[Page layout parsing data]
##############################
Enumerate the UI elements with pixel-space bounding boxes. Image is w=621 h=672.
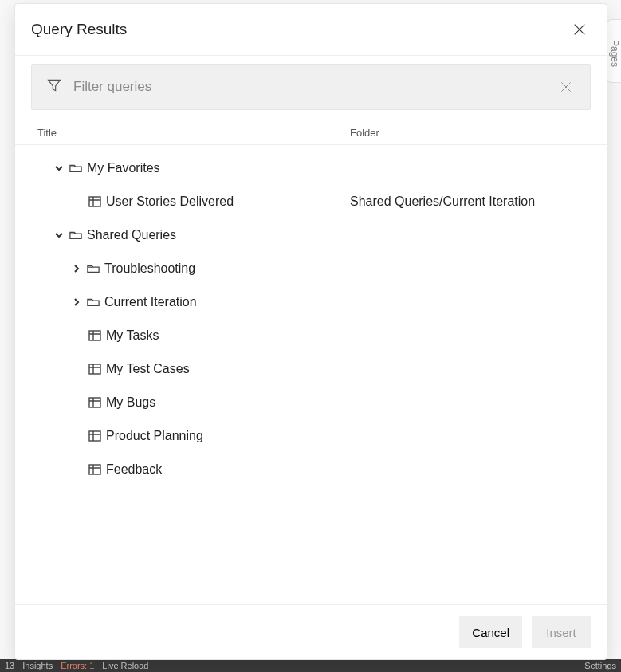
query-icon (88, 363, 101, 375)
tree-folder-troubleshooting[interactable]: Troubleshooting (15, 252, 607, 285)
tree-query-my-test-cases[interactable]: My Test Cases (15, 352, 607, 386)
query-icon (88, 195, 101, 208)
tree-query-my-bugs[interactable]: My Bugs (15, 386, 607, 419)
folder-icon (87, 262, 100, 275)
tree-label: My Bugs (106, 395, 155, 410)
tree-query-feedback[interactable]: Feedback (15, 453, 607, 486)
folder-icon (69, 229, 82, 242)
status-text: Insights (22, 661, 53, 670)
cancel-button[interactable]: Cancel (459, 616, 522, 648)
folder-icon (87, 296, 100, 308)
tree-label: My Test Cases (106, 362, 190, 376)
search-box (31, 64, 591, 110)
tree-label: My Tasks (106, 328, 159, 343)
query-icon (88, 396, 101, 409)
tree-query-product-planning[interactable]: Product Planning (15, 419, 607, 453)
background-pages-tab: Pages (607, 19, 621, 83)
tree-label: My Favorites (87, 161, 160, 175)
query-icon (88, 329, 101, 342)
query-icon (88, 463, 101, 476)
column-header-folder: Folder (350, 127, 584, 139)
status-text: 13 (5, 661, 14, 670)
tree-label: Feedback (106, 462, 162, 477)
svg-rect-5 (89, 465, 100, 474)
svg-rect-4 (89, 431, 100, 441)
svg-rect-1 (89, 331, 100, 340)
search-wrap (15, 56, 607, 121)
column-header-title: Title (37, 127, 350, 139)
insert-button[interactable]: Insert (532, 616, 591, 648)
clear-search-button[interactable] (556, 77, 576, 96)
chevron-right-icon (71, 298, 82, 306)
svg-rect-3 (89, 398, 100, 407)
filter-icon (46, 77, 62, 96)
tree-folder-current-iteration[interactable]: Current Iteration (15, 285, 607, 319)
column-headers: Title Folder (15, 121, 607, 145)
dialog-header: Query Results (15, 4, 607, 55)
tree-query-user-stories-delivered[interactable]: User Stories Delivered Shared Queries/Cu… (15, 185, 607, 218)
folder-icon (69, 162, 82, 175)
dialog-title: Query Results (31, 21, 127, 38)
status-settings: Settings (584, 661, 616, 670)
tree-label: Product Planning (106, 429, 203, 443)
tree-label: Current Iteration (104, 295, 197, 309)
close-button[interactable] (568, 18, 591, 41)
status-text: Live Reload (102, 661, 148, 670)
svg-rect-2 (89, 364, 100, 374)
query-icon (88, 430, 101, 442)
close-icon (572, 22, 587, 37)
background-status-bar: 13 Insights Errors: 1 Live Reload Settin… (0, 659, 621, 672)
filter-input[interactable] (72, 78, 556, 96)
tree-query-my-tasks[interactable]: My Tasks (15, 319, 607, 352)
close-icon (560, 81, 572, 93)
tree-folder-shared-queries[interactable]: Shared Queries (15, 218, 607, 252)
svg-rect-0 (89, 197, 100, 206)
tree-label: User Stories Delivered (106, 195, 234, 209)
tree-label: Shared Queries (87, 228, 176, 242)
tree-label: Troubleshooting (104, 261, 195, 276)
dialog-footer: Cancel Insert (15, 604, 607, 659)
chevron-right-icon (71, 265, 82, 273)
query-tree: My Favorites User Stories Delivered Shar… (15, 145, 607, 604)
chevron-down-icon (53, 231, 65, 239)
chevron-down-icon (53, 164, 65, 172)
tree-folder-path: Shared Queries/Current Iteration (350, 195, 607, 209)
tree-folder-my-favorites[interactable]: My Favorites (15, 151, 607, 185)
status-errors: Errors: 1 (61, 661, 94, 670)
query-results-dialog: Query Results Title Folder (14, 3, 607, 660)
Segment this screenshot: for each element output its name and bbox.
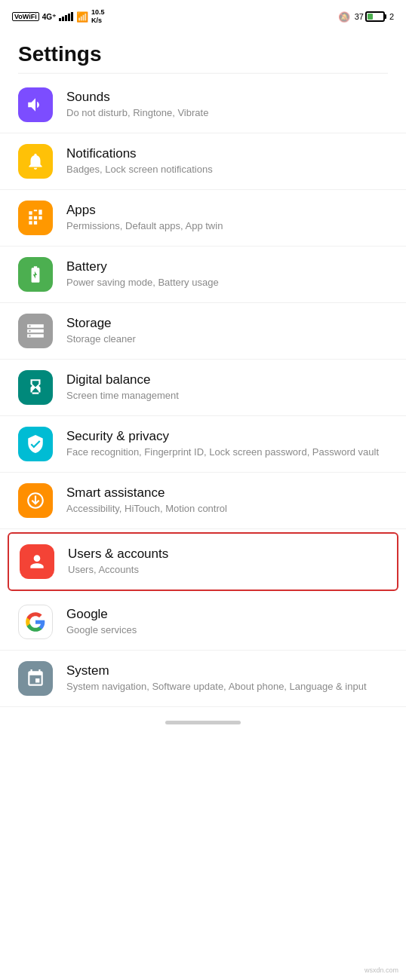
apps-title: Apps [66, 203, 388, 218]
system-title: System [66, 663, 388, 678]
sounds-subtitle: Do not disturb, Ringtone, Vibrate [66, 106, 388, 120]
settings-item-notifications[interactable]: Notifications Badges, Lock screen notifi… [0, 133, 406, 190]
settings-item-digital-balance[interactable]: Digital balance Screen time management [0, 360, 406, 416]
notifications-icon-wrapper [18, 144, 53, 179]
google-icon-wrapper [18, 605, 53, 639]
settings-item-system[interactable]: System System navigation, Software updat… [0, 651, 406, 707]
battery-status: 37 [355, 11, 385, 22]
settings-item-sounds[interactable]: Sounds Do not disturb, Ringtone, Vibrate [0, 77, 406, 133]
sounds-icon-wrapper [18, 87, 53, 122]
storage-subtitle: Storage cleaner [66, 332, 388, 346]
battery-icon [365, 11, 385, 22]
storage-text: Storage Storage cleaner [66, 316, 388, 346]
settings-list: Sounds Do not disturb, Ringtone, Vibrate… [0, 77, 406, 707]
battery-percent: 37 [355, 12, 364, 21]
battery-charging-icon [26, 265, 45, 284]
notifications-text: Notifications Badges, Lock screen notifi… [66, 146, 388, 176]
notifications-subtitle: Badges, Lock screen notifications [66, 163, 388, 176]
digital-balance-subtitle: Screen time management [66, 389, 388, 403]
digital-balance-text: Digital balance Screen time management [66, 372, 388, 403]
vowifi-label: VoWiFi [12, 12, 39, 21]
storage-title: Storage [66, 316, 388, 331]
data-speed: 10.5K/s [91, 8, 105, 25]
status-bar: VoWiFi 4G⁺ 📶 10.5K/s 🔕 37 2 [0, 0, 406, 33]
system-icon-wrapper [18, 661, 53, 696]
scroll-hint [18, 72, 388, 74]
settings-item-google[interactable]: Google Google services [0, 594, 406, 651]
notification-bell-icon: 🔕 [338, 11, 350, 23]
digital-balance-title: Digital balance [66, 372, 388, 387]
smart-assistance-icon-wrapper [18, 483, 53, 518]
security-text: Security & privacy Face recognition, Fin… [66, 429, 388, 459]
signal-strength: 2 [389, 12, 394, 21]
google-title: Google [66, 607, 388, 622]
storage-icon [26, 321, 45, 341]
users-accounts-text: Users & accounts Users, Accounts [68, 547, 386, 577]
system-text: System System navigation, Software updat… [66, 663, 388, 694]
battery-title: Battery [66, 259, 388, 274]
settings-item-storage[interactable]: Storage Storage cleaner [0, 303, 406, 360]
settings-item-users-accounts[interactable]: Users & accounts Users, Accounts [8, 532, 398, 591]
security-icon-wrapper [18, 427, 53, 461]
settings-item-apps[interactable]: Apps Permissions, Default apps, App twin [0, 190, 406, 247]
signal-bars [59, 12, 73, 21]
battery-text: Battery Power saving mode, Battery usage [66, 259, 388, 289]
person-icon [27, 552, 47, 571]
system-subtitle: System navigation, Software update, Abou… [66, 680, 388, 694]
hand-icon [26, 491, 45, 510]
volume-icon [26, 95, 45, 115]
digital-balance-icon-wrapper [18, 370, 53, 405]
users-accounts-subtitle: Users, Accounts [68, 563, 386, 577]
status-left: VoWiFi 4G⁺ 📶 10.5K/s [12, 8, 105, 25]
page-title-area: Settings [0, 33, 406, 72]
wifi-icon: 📶 [76, 11, 88, 23]
home-indicator [0, 707, 406, 735]
smart-assistance-text: Smart assistance Accessibility, HiTouch,… [66, 485, 388, 516]
settings-item-security-privacy[interactable]: Security & privacy Face recognition, Fin… [0, 416, 406, 473]
settings-item-battery[interactable]: Battery Power saving mode, Battery usage [0, 247, 406, 303]
apps-text: Apps Permissions, Default apps, App twin [66, 203, 388, 233]
watermark: wsxdn.com [364, 966, 398, 974]
status-right: 🔕 37 2 [338, 11, 394, 23]
smart-assistance-subtitle: Accessibility, HiTouch, Motion control [66, 502, 388, 516]
shield-icon [26, 434, 45, 454]
users-accounts-title: Users & accounts [68, 547, 386, 562]
home-pill [165, 721, 241, 724]
page-title: Settings [18, 42, 388, 66]
google-text: Google Google services [66, 607, 388, 637]
sounds-text: Sounds Do not disturb, Ringtone, Vibrate [66, 90, 388, 120]
apps-icon [26, 208, 45, 228]
network-type: 4G⁺ [42, 13, 56, 21]
sounds-title: Sounds [66, 90, 388, 105]
battery-icon-wrapper [18, 257, 53, 292]
notifications-title: Notifications [66, 146, 388, 161]
system-icon [26, 669, 45, 688]
google-subtitle: Google services [66, 623, 388, 637]
smart-assistance-title: Smart assistance [66, 485, 388, 501]
apps-subtitle: Permissions, Default apps, App twin [66, 219, 388, 233]
security-title: Security & privacy [66, 429, 388, 444]
hourglass-icon [26, 378, 45, 397]
users-accounts-icon-wrapper [20, 544, 54, 579]
security-subtitle: Face recognition, Fingerprint ID, Lock s… [66, 446, 388, 459]
storage-icon-wrapper [18, 314, 53, 348]
apps-icon-wrapper [18, 201, 53, 235]
bell-icon [26, 152, 45, 171]
settings-item-smart-assistance[interactable]: Smart assistance Accessibility, HiTouch,… [0, 473, 406, 529]
battery-subtitle: Power saving mode, Battery usage [66, 276, 388, 289]
google-logo-icon [25, 611, 46, 632]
##############################
Where a line of the data holds "Iteration", show that line.

▸ **Answer to this problem**:
tree-folder-current-iteration[interactable]: Current Iteration (15, 285, 607, 319)
tree-label: Current Iteration (104, 295, 197, 309)
tree-folder-path: Shared Queries/Current Iteration (350, 195, 607, 209)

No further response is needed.